CWE View for Benchmarking¶
Illustrative Scenario¶
Per Top25 Dataset, some CVEs have more than one CWE.
How do we score this scenario?
- Benchmark: CWE-79, CWE-74 (yellow arrows)
- Benchmark is the known-good CWE mappings for a given CVE.
- Prediction: CWE-79, CWE-89, CWE-352 (orange arrows)
- Prediction is the assigned CWE mappings for a given CVE from a tool/service.
- ✅ CWE-79 was correctly assigned
- ❓ CWE-89 was assigned. This is more specific than CWE-74
- Is this wrong or more right?
- Does this get partial credit or no credit?
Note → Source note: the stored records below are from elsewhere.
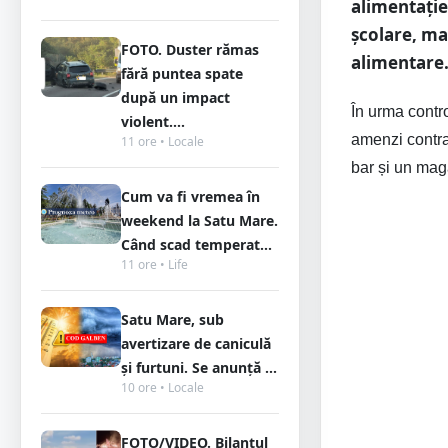
alimentație
școlare, ma
FOTO. Duster rămas
alimentare
fără puntea spate
după un impact
În urma contro
violent....
amenzi contra
11 ore • Locale
bar și un mag
Cum va fi vremea în
weekend la Satu Mare.
Când scad temperat...
11 ore • Life
Satu Mare, sub
avertizare de caniculă
și furtuni. Se anunță ...
10 ore • Locale
FOTO/VIDEO. Bilanțul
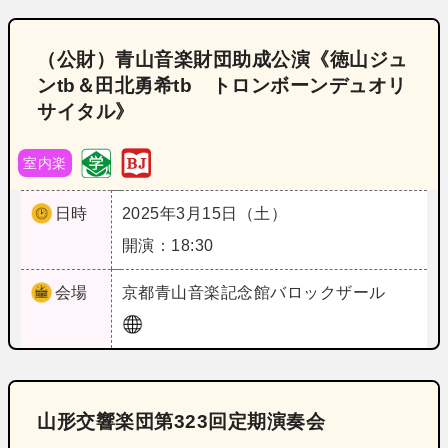
（公財）青山音楽財団助成公演《徳山ジュ
ンtb＆田北勇希tb トロンボーンデュオリ
サイタル》
室内楽
日時
2025年3月15日（土）
開演：18:30
会場
京都
青山音楽記念館バロックザール
山形交響楽団第323回定期演奏会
- ❌ CWE-352 was incorrectly assigned
- Is there a penalty for a wrong guess?
Similarly, how would we score it for
- Benchmark: CWE-79, CWE-89, CWE-352
- Prediction: CWE-79, CWE-74
Question
Do we reward proximity? i.e. close but not exactly the Benchmark CWE(s).
What View determines proximity? e.g. View-1003, View-1000.
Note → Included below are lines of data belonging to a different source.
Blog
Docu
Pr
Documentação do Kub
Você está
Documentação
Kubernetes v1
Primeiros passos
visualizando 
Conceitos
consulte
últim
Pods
Do we penalize wrong? i.e. far from any Benchmark CWE(s).
Are classification errors in the upper levels of the hierarchy (e.g. when wrongly classifying a CWE in the wrong pillar) more severe than those in deeper levels (e.g. when classifying a CVE from Base to Variant)
Do we reward specificity? i.e. for 2 CWEs in proximity to the Benchmark CWE(s), do we reward a more specific CWE(s) versus a more general CWE(s)?
Benchmark CWE View Selection¶
Info
The most specific accurate CWE should be assigned to a CVE i.e. not limited by views which contain a subset of CWEs e.g. View-1003.
- Therefore, the benchmark should support all CWEs
Tip
Research View (View-1000) will be used as the CWE View to base benchmark scoring on.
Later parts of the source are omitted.